Despite attempts to strengthen the existing primary care system and potentially exacerbated by the effects of the COVID-19 pandemic, infrastructural deficits have contributed to lower motivation and higher dissatisfaction among remote HCWs during the endline period. Reducing dissatisfaction by addressing hygiene factors at the workplace proves vital in retaining HCWs in remote and disadvantaged areas.
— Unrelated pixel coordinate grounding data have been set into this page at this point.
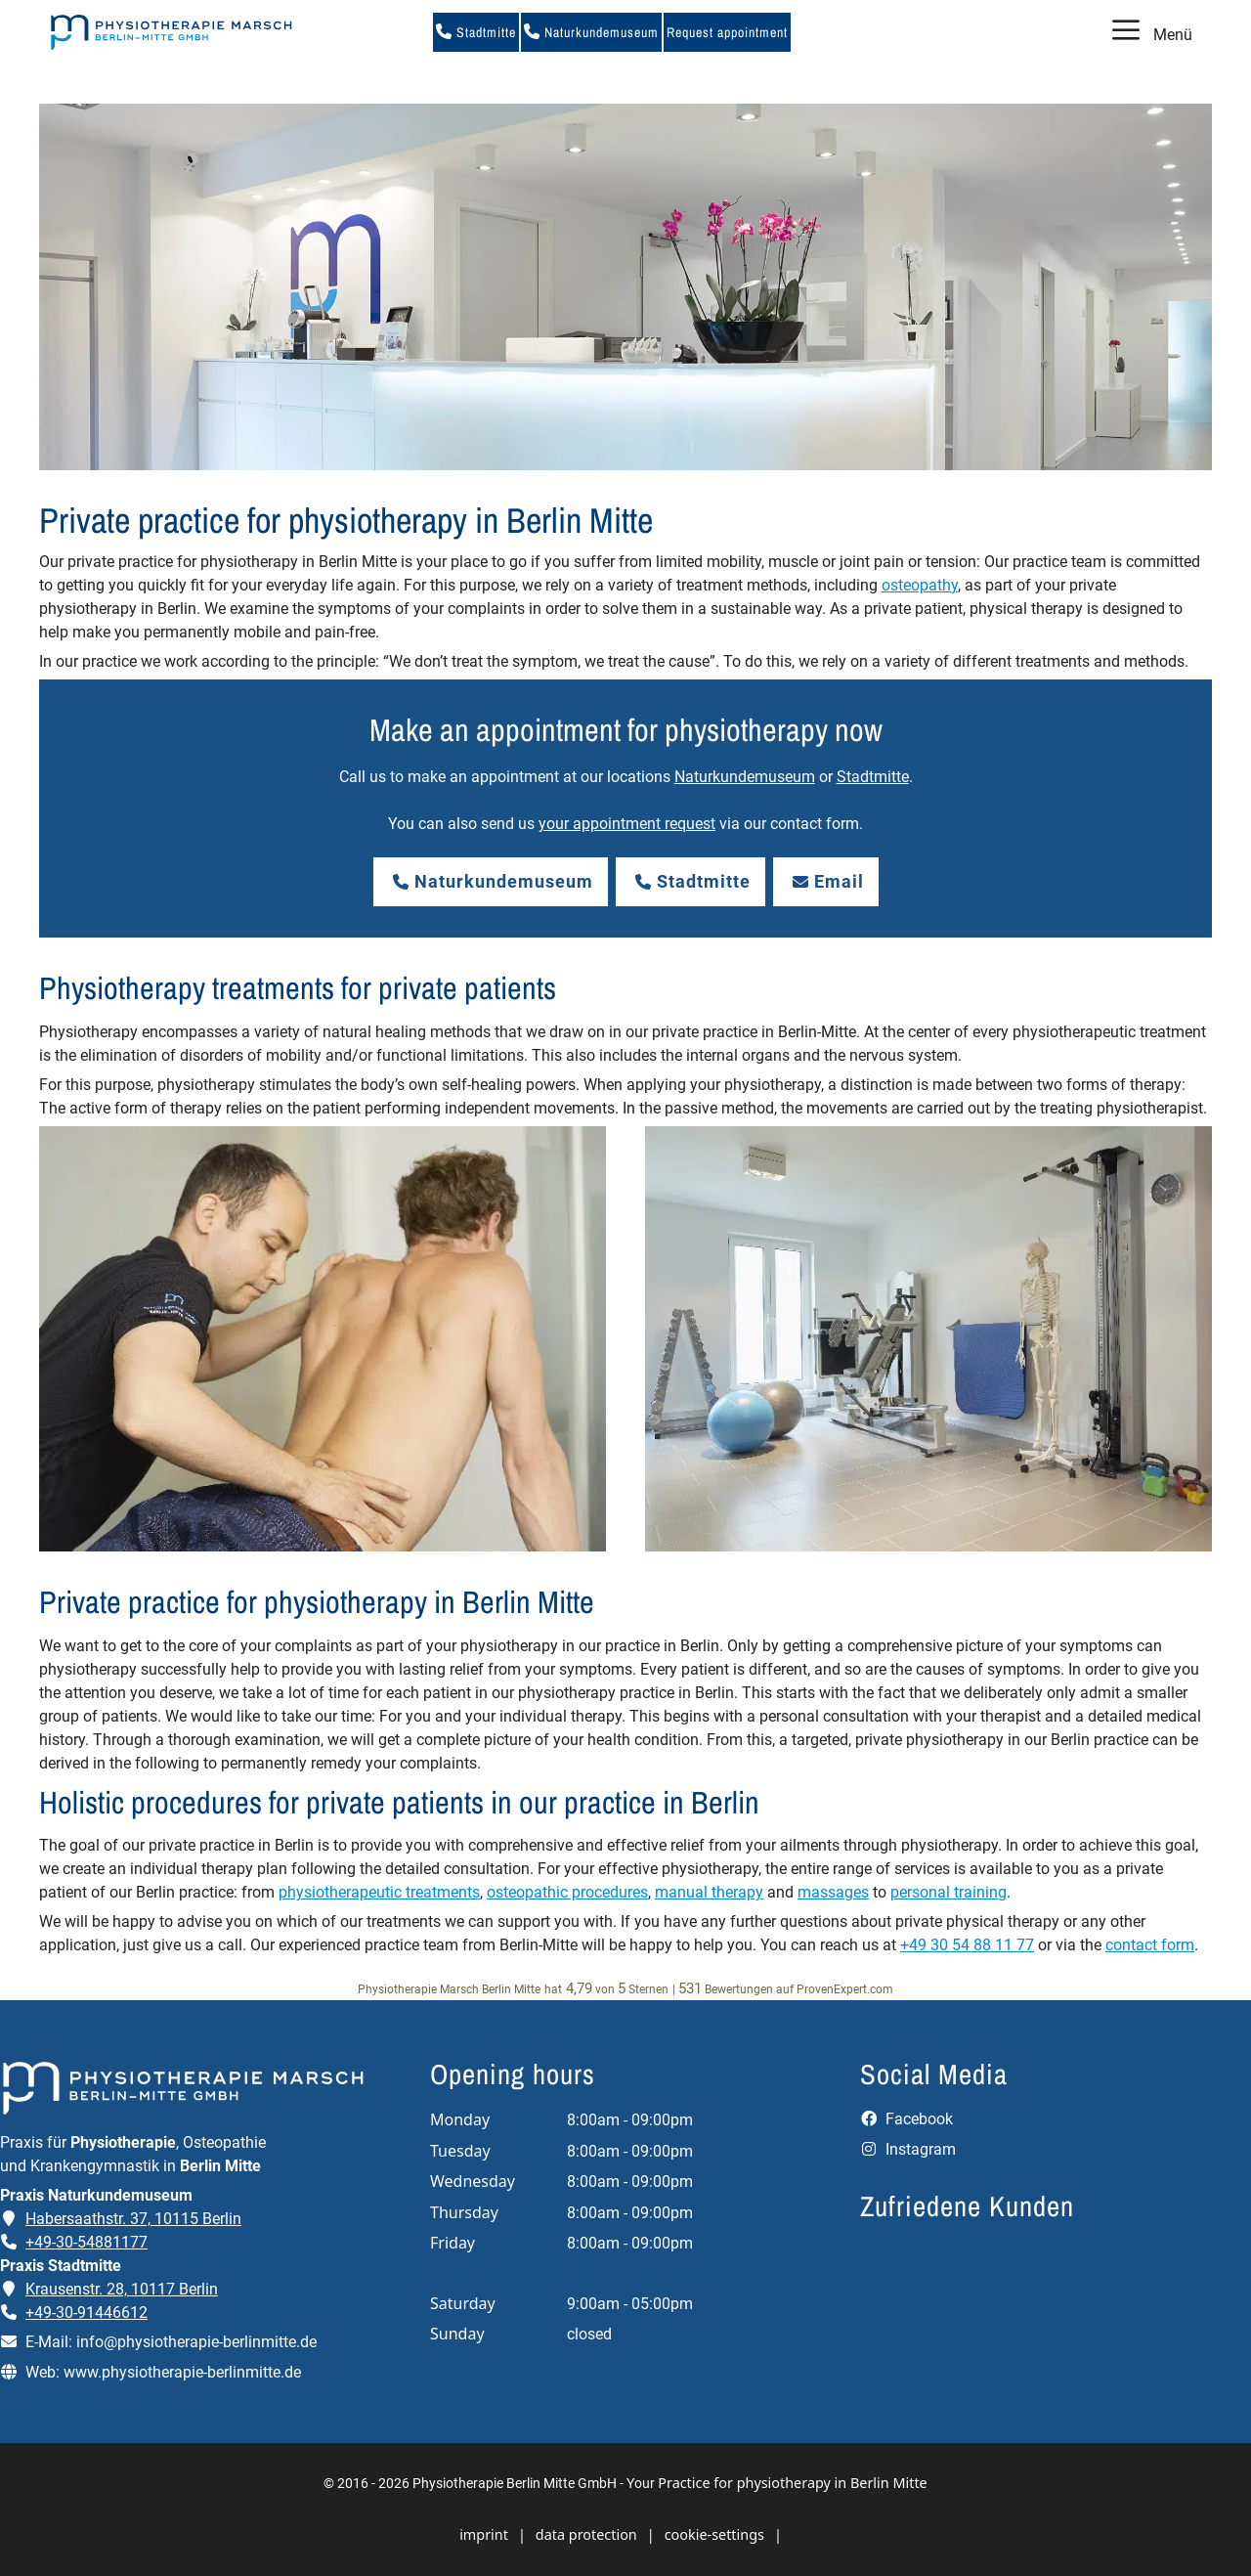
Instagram (908, 2149)
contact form (1149, 1945)
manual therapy (709, 1892)
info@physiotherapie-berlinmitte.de (196, 2342)
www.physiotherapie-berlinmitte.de (182, 2372)
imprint (483, 2534)
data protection (586, 2534)
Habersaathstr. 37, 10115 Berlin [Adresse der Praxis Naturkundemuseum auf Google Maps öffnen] (133, 2218)
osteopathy (920, 585)
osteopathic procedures (567, 1892)
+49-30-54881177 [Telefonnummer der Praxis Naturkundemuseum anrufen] (86, 2242)
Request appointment (727, 32)
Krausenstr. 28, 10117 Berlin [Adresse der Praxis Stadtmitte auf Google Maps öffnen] (121, 2289)
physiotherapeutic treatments (379, 1892)
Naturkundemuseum (591, 32)
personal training (948, 1892)
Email (826, 882)
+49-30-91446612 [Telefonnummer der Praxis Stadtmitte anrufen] (86, 2312)
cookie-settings (714, 2534)
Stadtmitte (476, 32)
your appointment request (627, 823)
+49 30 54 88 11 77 (967, 1945)
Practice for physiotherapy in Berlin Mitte (792, 2482)
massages (833, 1892)
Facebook (906, 2119)
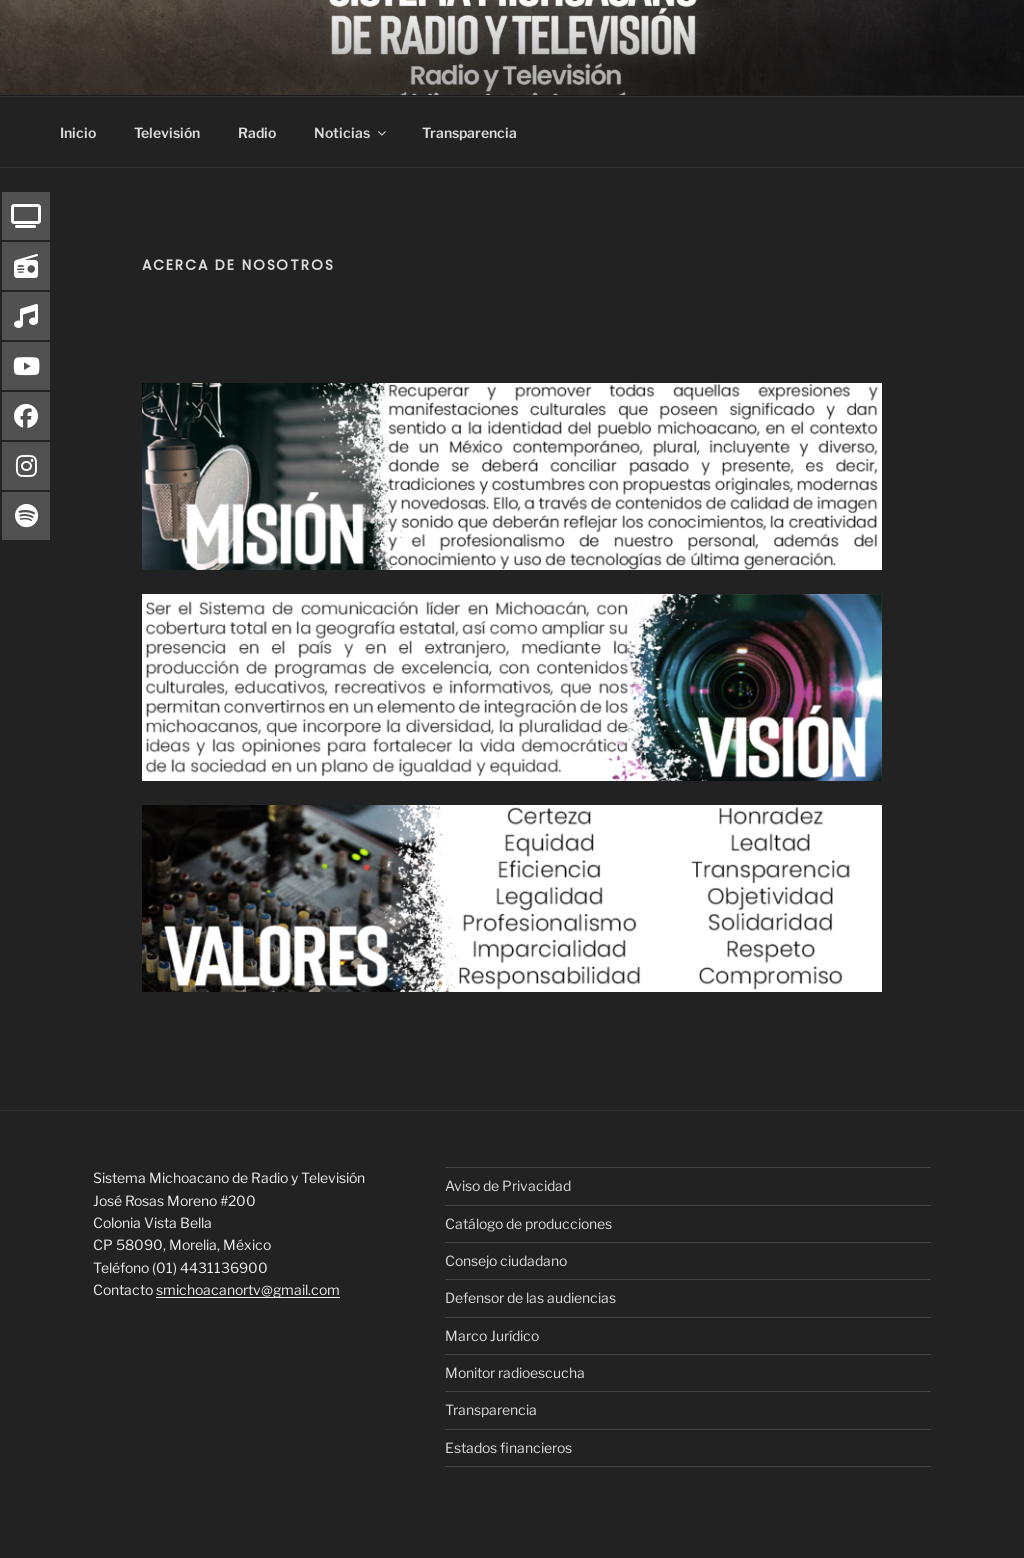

This may be done by providing adequate remuneration and ensuring work environments support the demands of person-centered integrated care. However, targeting system interventions aimed at improving motivational factors may render beneficial in retaining a satisfied workforce in the long term. Strengthening primary care systems must, therefore, consider interventions that address motivational and job hygiene needs to improve healthcare worker satisfaction and intention to stay. This includes addressing HCW needs, strengthening infrastructural support, and enhancing primary care training across all HCW cadres. In doing so, patient-centered primary care can ultimately be better sustained by the very workforce it is founded upon.